Alright, I need some help with MySQL and its ridiculously over complicated character set configuration. Explain here, give me links, whatever. I've read all of the documentation of it on the mysql website. It is sorely lacking.
From the command line client, my character set settings look like so:
+--------------------------+----------------------------+
| Variable_name | Value |
+--------------------------+----------------------------+
| character_set_client | latin1 |
| character_set_connection | latin1 |
| character_set_database | utf8 |
| character_set_filesystem | binary |
| character_set_results | latin1 |
| character_set_server | latin1 |
| character_set_system | utf8 |
| character_sets_dir | /usr/share/mysql/charsets/ |
+--------------------------+----------------------------+
Everything is happy when using the client like this. I've got some crazy arabic text in the db from some data imported from wikipedia. It appears properly as far as I can tell - I would past here, but it goes all crazy. Unfortunately, when I retrieve the results using java and mysql connector/j or with phpMyAdmin, those same arabic characters that are perfectly fine in the db come out as garbage. Lots of reading and testing leads me to believe this is probably directly related to that character_set_results setting.
If I change character_set_results in mysql client to utf8, then it comes out as garbage, just like I am getting with java and phpMyAdmin. I have tried setting the character_set_results to latin1 when using java, but I still get garbage, which probably means I didn't do it right, but again, the documentation blows so all I can really do is guess and copy what people on forums claim to have done.
So, how do I set the character_set_results with connector/j? I want to set a default for it, not have to issue a specific "SET character_set_results='latin1'" as a query before I do anything.

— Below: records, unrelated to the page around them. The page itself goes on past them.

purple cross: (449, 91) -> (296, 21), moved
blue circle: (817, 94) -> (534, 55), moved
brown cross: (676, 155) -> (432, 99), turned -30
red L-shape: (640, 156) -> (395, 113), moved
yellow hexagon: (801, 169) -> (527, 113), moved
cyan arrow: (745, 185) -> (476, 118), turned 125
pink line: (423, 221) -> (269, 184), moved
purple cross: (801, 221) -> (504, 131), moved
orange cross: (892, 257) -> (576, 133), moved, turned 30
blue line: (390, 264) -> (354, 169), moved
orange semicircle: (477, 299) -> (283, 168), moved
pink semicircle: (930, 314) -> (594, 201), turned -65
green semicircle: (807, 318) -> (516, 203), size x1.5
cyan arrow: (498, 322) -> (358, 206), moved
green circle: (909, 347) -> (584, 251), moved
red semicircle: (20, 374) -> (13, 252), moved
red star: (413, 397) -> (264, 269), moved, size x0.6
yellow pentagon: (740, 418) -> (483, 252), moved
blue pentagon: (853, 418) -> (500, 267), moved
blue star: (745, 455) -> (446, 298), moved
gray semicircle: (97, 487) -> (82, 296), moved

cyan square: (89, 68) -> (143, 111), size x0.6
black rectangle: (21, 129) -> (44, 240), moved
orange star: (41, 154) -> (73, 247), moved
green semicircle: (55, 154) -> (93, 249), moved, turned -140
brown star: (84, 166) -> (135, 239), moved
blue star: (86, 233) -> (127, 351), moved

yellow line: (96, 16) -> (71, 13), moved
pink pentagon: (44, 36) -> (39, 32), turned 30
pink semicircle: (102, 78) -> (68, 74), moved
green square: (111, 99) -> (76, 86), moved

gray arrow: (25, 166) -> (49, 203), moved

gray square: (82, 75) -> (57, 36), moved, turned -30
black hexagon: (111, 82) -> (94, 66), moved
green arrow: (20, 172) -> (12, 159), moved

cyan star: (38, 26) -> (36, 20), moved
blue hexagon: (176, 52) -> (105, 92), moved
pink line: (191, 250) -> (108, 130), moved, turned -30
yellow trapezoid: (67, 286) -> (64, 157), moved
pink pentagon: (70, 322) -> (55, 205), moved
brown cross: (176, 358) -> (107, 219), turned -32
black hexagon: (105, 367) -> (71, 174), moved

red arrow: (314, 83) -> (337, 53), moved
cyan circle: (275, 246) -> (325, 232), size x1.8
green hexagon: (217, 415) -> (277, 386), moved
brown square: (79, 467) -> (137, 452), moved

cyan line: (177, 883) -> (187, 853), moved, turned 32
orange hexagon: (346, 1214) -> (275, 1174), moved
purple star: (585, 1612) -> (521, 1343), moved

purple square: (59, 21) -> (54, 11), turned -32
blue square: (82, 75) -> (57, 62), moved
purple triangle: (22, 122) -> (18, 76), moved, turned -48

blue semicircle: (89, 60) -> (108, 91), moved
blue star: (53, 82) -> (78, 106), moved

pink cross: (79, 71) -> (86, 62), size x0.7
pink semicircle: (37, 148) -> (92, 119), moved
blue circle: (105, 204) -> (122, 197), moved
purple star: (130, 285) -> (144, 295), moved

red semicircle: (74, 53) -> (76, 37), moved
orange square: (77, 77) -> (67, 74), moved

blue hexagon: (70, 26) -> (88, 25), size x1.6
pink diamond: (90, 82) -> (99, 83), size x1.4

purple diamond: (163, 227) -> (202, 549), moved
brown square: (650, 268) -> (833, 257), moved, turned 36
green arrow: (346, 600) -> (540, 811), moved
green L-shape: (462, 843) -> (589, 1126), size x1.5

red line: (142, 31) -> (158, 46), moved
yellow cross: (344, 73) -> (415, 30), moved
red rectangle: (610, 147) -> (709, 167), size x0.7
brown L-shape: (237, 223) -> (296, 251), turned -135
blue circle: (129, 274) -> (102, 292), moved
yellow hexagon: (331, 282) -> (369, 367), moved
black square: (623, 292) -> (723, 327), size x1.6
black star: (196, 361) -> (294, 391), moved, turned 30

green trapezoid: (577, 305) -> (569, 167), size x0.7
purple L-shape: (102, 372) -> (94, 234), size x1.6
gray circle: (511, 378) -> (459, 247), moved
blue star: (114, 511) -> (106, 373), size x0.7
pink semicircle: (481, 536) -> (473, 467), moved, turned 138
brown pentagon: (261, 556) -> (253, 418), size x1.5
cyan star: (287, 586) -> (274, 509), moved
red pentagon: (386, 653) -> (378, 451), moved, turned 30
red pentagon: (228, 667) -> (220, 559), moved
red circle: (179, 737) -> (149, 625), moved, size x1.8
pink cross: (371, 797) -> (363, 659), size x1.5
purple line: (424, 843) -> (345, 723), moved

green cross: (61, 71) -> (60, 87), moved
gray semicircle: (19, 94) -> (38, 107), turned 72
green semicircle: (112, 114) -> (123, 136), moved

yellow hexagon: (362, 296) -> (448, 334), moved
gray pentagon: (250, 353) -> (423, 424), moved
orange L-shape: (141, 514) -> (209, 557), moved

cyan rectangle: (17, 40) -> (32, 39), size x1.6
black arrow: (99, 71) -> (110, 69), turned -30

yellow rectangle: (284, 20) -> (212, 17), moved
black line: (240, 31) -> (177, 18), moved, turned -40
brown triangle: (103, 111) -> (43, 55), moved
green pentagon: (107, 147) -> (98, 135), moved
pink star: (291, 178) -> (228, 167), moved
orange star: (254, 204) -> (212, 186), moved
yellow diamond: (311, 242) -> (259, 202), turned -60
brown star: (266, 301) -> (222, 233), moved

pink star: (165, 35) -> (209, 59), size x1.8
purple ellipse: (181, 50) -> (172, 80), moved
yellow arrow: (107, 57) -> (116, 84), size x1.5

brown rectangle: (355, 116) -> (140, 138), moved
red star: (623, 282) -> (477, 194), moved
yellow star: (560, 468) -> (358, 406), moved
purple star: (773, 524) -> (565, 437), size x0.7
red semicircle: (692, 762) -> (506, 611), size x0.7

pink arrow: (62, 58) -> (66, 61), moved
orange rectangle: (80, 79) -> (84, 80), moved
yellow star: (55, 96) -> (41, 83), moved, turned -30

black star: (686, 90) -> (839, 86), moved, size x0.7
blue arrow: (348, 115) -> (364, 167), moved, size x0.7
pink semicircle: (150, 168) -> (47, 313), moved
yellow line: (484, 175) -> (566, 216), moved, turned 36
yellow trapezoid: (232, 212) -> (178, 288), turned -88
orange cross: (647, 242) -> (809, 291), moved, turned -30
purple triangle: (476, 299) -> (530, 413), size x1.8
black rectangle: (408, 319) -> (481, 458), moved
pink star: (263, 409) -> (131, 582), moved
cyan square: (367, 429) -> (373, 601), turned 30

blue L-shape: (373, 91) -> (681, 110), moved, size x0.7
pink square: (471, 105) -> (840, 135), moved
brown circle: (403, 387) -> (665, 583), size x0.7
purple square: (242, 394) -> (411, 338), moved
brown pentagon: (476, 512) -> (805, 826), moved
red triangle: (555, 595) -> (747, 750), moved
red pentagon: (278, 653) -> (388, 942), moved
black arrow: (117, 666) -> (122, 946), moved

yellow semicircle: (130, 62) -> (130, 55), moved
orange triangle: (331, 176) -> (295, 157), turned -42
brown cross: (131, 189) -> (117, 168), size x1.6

What the fuck is this character_set_results anyway? It's been made pretty clear that it is the character set that the client is expecting the results back in from mysql. Why does changing it to utf8 cause my shit to be all garbled even when everything on both server and client are set for utf8? I guess mysql is sending the results back encoded in latin1 anyway? Then what is the point of this setting? What other setting do I also need to change? How do I change them for my connector/j settings? php?
Posts
The issue was something related to having utf-8 encoded characters going to a utf-8 column, but several of those settings are set to latin-1 as you can see. I'm guessing character_set_connection was the trouble maker here. It caused mysql to think it was getting latin1 encoded data, when really it was utf8. So then it tried to convert it from latin1 to utf8 when it was inserted. Then when the data was being retrieved, it got converted around all ass backwards again.
So, the lesson here, is that if you're going to insert data that is encoded in utf-8, make sure character_set_connection is utf8, possibly some of the others, too, but I don't know yet.
I'm really surprised there's not more documentation on this. MySQL's website has a quick mention of character_set_results, and a couple pages explaining the heirarchy of the character sets from db to table to column. I've worked with MySQL daily for 1 1/2 years now, plus on and off work with it before that, and have never come across a mention of those variables and their effects depending on how your data is actually encoded until I had to start searching to resolve this issue. Nearly all of my work has been in Perl which appears to be smart enough to just sort out the encodings even with bad settings, so I'd never seen this problem before.